Fue doloroso verlos en Richmond negociar sobre las banquetas que ocuparían. Los asientos informales de este segundo debate imitaban los de un talk show diurno –como los de Oprah Winfrey y Phil Donahue–, y esta puesta en escena parecía serle particularmente incómoda al presidente Bush, el soltero número uno.

El haber robado ese formato vulgar para un debate era casi como una decapitación, y Bush parecía saberlo. Llegó anestesiado. Tenía demasiado orgullo como para coquetear. Tiró la toalla y saludó a su esposa en el público. ¡Hola, cariño! Seguía intentando descubrir cómo había hecho Ronald Reagan para zafar sin hacer nada salvo estar sentado ahí; cuando él, Bush, quiso hacer lo mismo, lo descubrieron. ¡Es muy injusto! ¡Hola, cariño!

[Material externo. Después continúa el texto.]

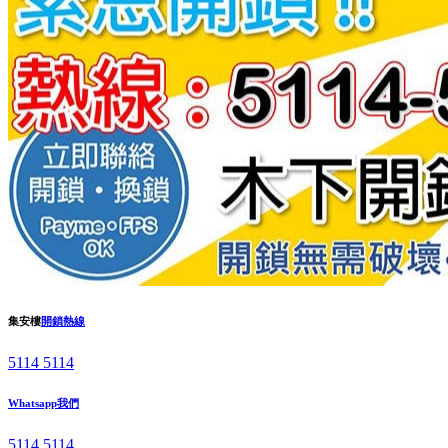
集安樓
開鎖熱線
5114 5114
Whatsapp我們
5114 5114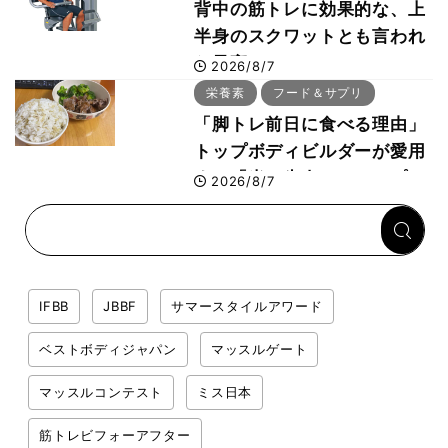
背中の筋トレに効果的な、上
半身のスクワットとも言われ
た最高マシン“ノーチラス・
2026/8/7
プルオーバーマシン”とは？
栄養素
フード＆サプリ
「脚トレ前日に食べる理由」
トップボディビルダーが愛用
する「米＋牛肉」のシンプル
2026/8/7
回復メシとは？
IFBB
JBBF
サマースタイルアワード
ベストボディジャパン
マッスルゲート
マッスルコンテスト
ミス日本
筋トレビフォーアフター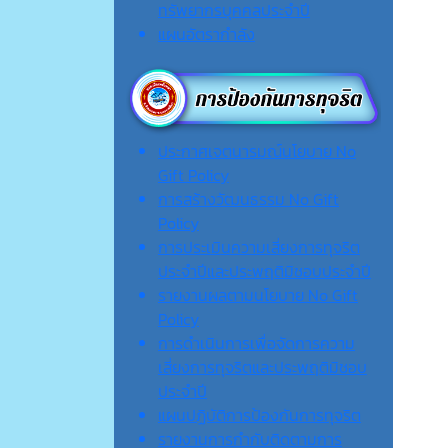
ทรัพยากรบุคคลประจำปี
แผนอัตรากำลัง
ประกาศเจตนารมณ์นโยบาย No
Gift Policy
การสร้างวัฒนธรรม No Gift
Policy
การประเมินความเสี่ยงการทุจริต
ประจำปีและประพฤติมิชอบประจำปี
รายงานผลตามนโยบาย No Gift
Policy
การดำเนินการเพื่อจัดการความ
เสี่ยงการทุจริตและประพฤติมิชอบ
ประจำปี
แผนปฏิบัติการป้องกันการทุจริต
รายงานการกำกับติดตามการ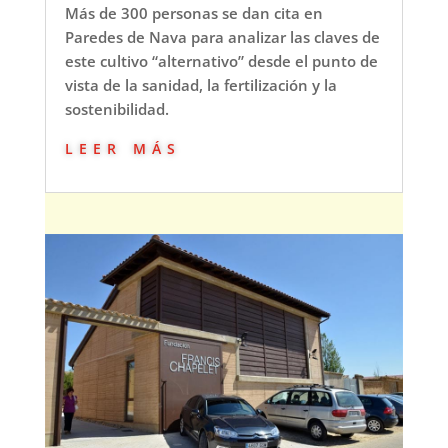
Más de 300 personas se dan cita en
Paredes de Nava para analizar las claves de
este cultivo “alternativo” desde el punto de
vista de la sanidad, la fertilización y la
sostenibilidad.
leer más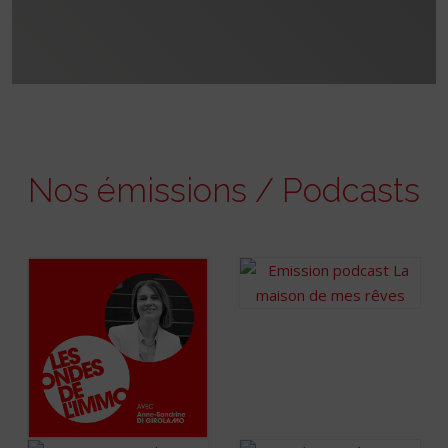
Nos émissions / Podcasts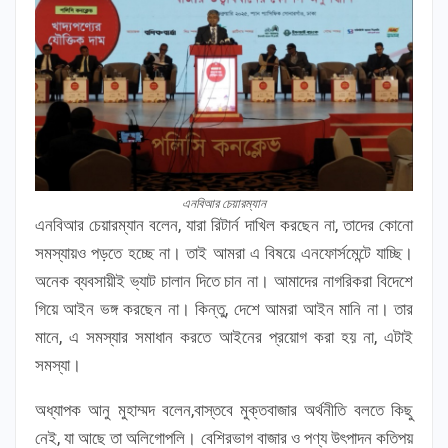
এনবিআর চেয়ারম্যান
এনবিআর চেয়ারম্যান বলেন, যারা রিটার্ন দাখিল করছেন না, তাদের কোনো
সমস্যায়ও পড়তে হচ্ছে না। তাই আমরা এ বিষয়ে এনফোর্সমেন্টে যাচ্ছি।
অনেক ব্যবসায়ীই ভ্যাট চালান দিতে চান না। আমাদের নাগরিকরা বিদেশে
গিয়ে আইন ভঙ্গ করছেন না। কিন্তু, দেশে আমরা আইন মানি না। তার
মানে, এ সমস্যার সমাধান করতে আইনের প্রয়োগ করা হয় না, এটাই
সমস্যা।
অধ্যাপক আনু মুহাম্মদ বলেন,বাস্তবে মুক্তবাজার অর্থনীতি বলতে কিছু
নেই, যা আছে তা অলিগোপলি। বেশিরভাগ বাজার ও পণ্য উৎপাদন কতিপয়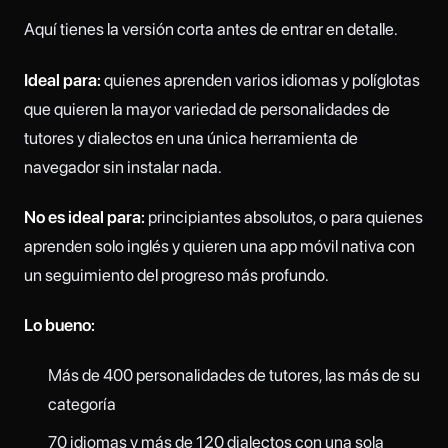
Aquí tienes la versión corta antes de entrar en detalle.
Ideal para:
quienes aprenden varios idiomas y políglotas
que quieren la mayor variedad de personalidades de
tutores y dialectos en una única herramienta de
navegador sin instalar nada.
No es ideal para:
principiantes absolutos, o para quienes
aprenden solo inglés y quieren una app móvil nativa con
un seguimiento del progreso más profundo.
Lo bueno:
Más de 400 personalidades de tutores, las más de su
categoría
70 idiomas y más de 120 dialectos con una sola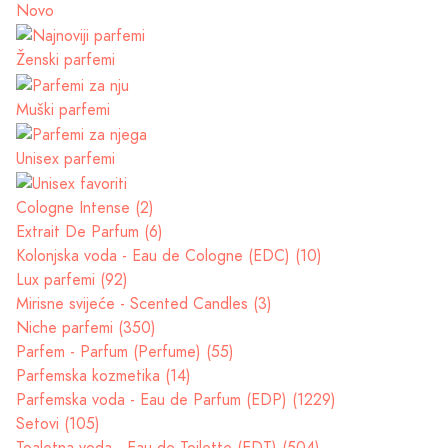
Novo
Ženski parfemi
Muški parfemi
Unisex parfemi
Cologne Intense (2)
Extrait De Parfum (6)
Kolonjska voda - Eau de Cologne (EDC) (10)
Lux parfemi (92)
Mirisne svijeće - Scented Candles (3)
Niche parfemi (350)
Parfem - Parfum (Perfume) (55)
Parfemska kozmetika (14)
Parfemska voda - Eau de Parfum (EDP) (1229)
Setovi (105)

Clinton permaneció a horcajadas de su propia banqueta pero luego se levantó como un cantante de baladas cuando fue su turno, micrófono en mano, brindándose a cada una de las personas que hicieron preguntas al estilo de Garland o Piaf. Mezcla entre trago de cóctel dulce y bloc tamaño oficio, habló del deseo y su difícil matemática.

Perot, mientras tanto, usó su banqueta como un zapato de elevación y parecía divertirse con su nueva estatura. Logró armar un chiste recurrente con el presidente. Se divirtió. Diablos, mira lo que estaba haciendo: ¡se estaba candidateando para presidente!

Pero todo esto tenía lugar del otro lado del espejo. En algún otro mundo. El mundo de Lewis Carroll. ¿O no?

¿Es este, el más largo y espantoso de los cortejos –la adulación televisada, los malos dulces, el estilo de cabello cambiante–, el futuro de las campañas presidenciales? Me recuerda el comentario que hizo una vez una transexual que antes había sido travesti: “Cuando era travesti, vestirme de esta forma era divertido. Pero ahora que soy mujer es realmente tedioso”.

En el mundo de Lewis Carroll, lo extraño y lo vano son leyes de la física: las sonrisas cuelgan del aire. Las tortas dicen CÓMEME, escrito hermosamente con grosellas. Las tortugas cantan sobre su propia sopa. Pero luego de la elección, quien sea presidente tendrá que pasar por la densa niebla plateada del espejo, hacia nuestro lado, el lado del pueblo estadounidense, el lado real de la sala.